Questions about divine providence have preoccupied Christians for generations: Are people elected to salvation? For whom did Jesus die? This book introduces readers to four prevailing views on divine providence, with particular attention to the question of who Jesus died to save (the extent of the atonement) and if or how God determines who will be saved (predestination).But this book does not merely answer readers’ questions. Four Views on Divine Providence helps readers think theologically about all the issues involved in exploring this doctrine. The point-counterpoint format reveals the assumptions and considerations that drive equally learned and sincere theologians to sharp disagreement. It unearths the genuinely decisive issues beneath an often superficial debate. Volume contributors are Paul Helseth (God causes every creaturely event that occurs); William Lane Craig (through his “middle knowledge,” God controls the course of worldly affairs without predetermining any creatures’ free decisions); Ron Highfield (God controls creatures by liberating their decision-making); and Gregory Boyd (human decisions can be free only if God neither determines nor knows what they will be). Introductory and closing essays by Dennis Jowers give relevant background and guide readers toward their own informed beliefs about divine providence.

About the Authors

William Lane Craig (PhD, University of Birmingham, England) is research professor of philosophy at Talbot School of Theology, Biola University and lives in Marietta, GA.

Ron Highfield (B.A., M.Th., Harding University; M.A., Ph.D., Rice University), Professor of Religion at Pepperdine University, is the author of Great is the Lord: Theology for the Praise of God (Eerdmans, 2008).and articles in Theological Studies, the Christian Scholars’ Review, the Journal of the Evangelical Theological Society, Faculty Dialogue, the Stone-Campbell Journal, and Restoration Quarterly.

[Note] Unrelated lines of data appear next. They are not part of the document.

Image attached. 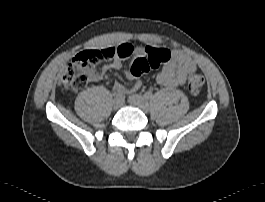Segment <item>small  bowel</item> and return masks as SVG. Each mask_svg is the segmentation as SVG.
Masks as SVG:
<instances>
[{"mask_svg": "<svg viewBox=\"0 0 265 202\" xmlns=\"http://www.w3.org/2000/svg\"><path fill=\"white\" fill-rule=\"evenodd\" d=\"M112 49L115 52V57L110 60V62L104 66L100 70L95 69L92 66H88L85 68V72L87 78L90 82H96L102 79L103 74L108 70H118L123 68V61L128 59L133 54H142L144 53V49L141 47H135L130 43H124L115 47H105L99 50ZM196 70V63L182 50H174L171 53V58L160 71L157 81L160 85L164 87H176L183 86L186 84L187 77L190 72ZM125 78L127 81L135 79V83L133 86V91H137L141 88V82L137 80L131 74V70L127 67L124 68ZM113 89L115 91L124 92V87L120 83H114Z\"/></svg>", "mask_w": 265, "mask_h": 202, "instance_id": "small-bowel-1", "label": "small bowel"}]
</instances>
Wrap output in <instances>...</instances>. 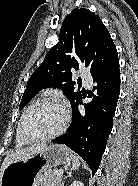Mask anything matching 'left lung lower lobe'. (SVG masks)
<instances>
[{
	"label": "left lung lower lobe",
	"instance_id": "left-lung-lower-lobe-1",
	"mask_svg": "<svg viewBox=\"0 0 138 186\" xmlns=\"http://www.w3.org/2000/svg\"><path fill=\"white\" fill-rule=\"evenodd\" d=\"M92 77L95 86L92 91H88V97L92 98V101L84 104L85 112L80 113L78 105L82 104L83 95L75 100L71 105L73 119L68 132L52 142L65 144L75 151L95 174L112 131L120 94L119 59Z\"/></svg>",
	"mask_w": 138,
	"mask_h": 186
}]
</instances>
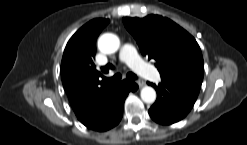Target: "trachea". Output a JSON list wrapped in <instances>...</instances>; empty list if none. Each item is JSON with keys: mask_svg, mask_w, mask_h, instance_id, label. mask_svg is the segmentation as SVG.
Here are the masks:
<instances>
[{"mask_svg": "<svg viewBox=\"0 0 247 145\" xmlns=\"http://www.w3.org/2000/svg\"><path fill=\"white\" fill-rule=\"evenodd\" d=\"M121 77H122L121 74L117 73L113 77L106 78V80L110 81L112 83H116V82H119L121 80ZM127 78L130 80H136L137 76L134 73L129 72V73H127Z\"/></svg>", "mask_w": 247, "mask_h": 145, "instance_id": "1", "label": "trachea"}]
</instances>
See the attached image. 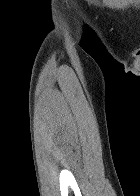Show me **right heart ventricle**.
Segmentation results:
<instances>
[{
	"instance_id": "obj_1",
	"label": "right heart ventricle",
	"mask_w": 140,
	"mask_h": 196,
	"mask_svg": "<svg viewBox=\"0 0 140 196\" xmlns=\"http://www.w3.org/2000/svg\"><path fill=\"white\" fill-rule=\"evenodd\" d=\"M96 192H109V191H96Z\"/></svg>"
}]
</instances>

Gregory A. Boyd (PhD, Princeton Theological Seminary) is a pastor at Woodland Hills Church in St. Paul, Minnesota. Previously a professor of theology at Bethel University, several of his many books include Letters from a Skeptic, Repenting of Religion, Myth of a Christian Nation, God at War, and Satan and the Problem of Evil.

Paul Kjoss Helseth (Ph.D. Marquette University) is Professor of Christian Thought at Northwestern College in St. Paul, MN. He is the author of "Right Reason" and the Princeton Mind: An Unorthodox Proposal (Phillipsburg, N.J.: P & R Publishing, 2010), and has co-edited and contributed to Beyond the Bounds (Wheaton: Crossway, 2003) and Reclaiming the Center (Wheaton: Crossway, 2004).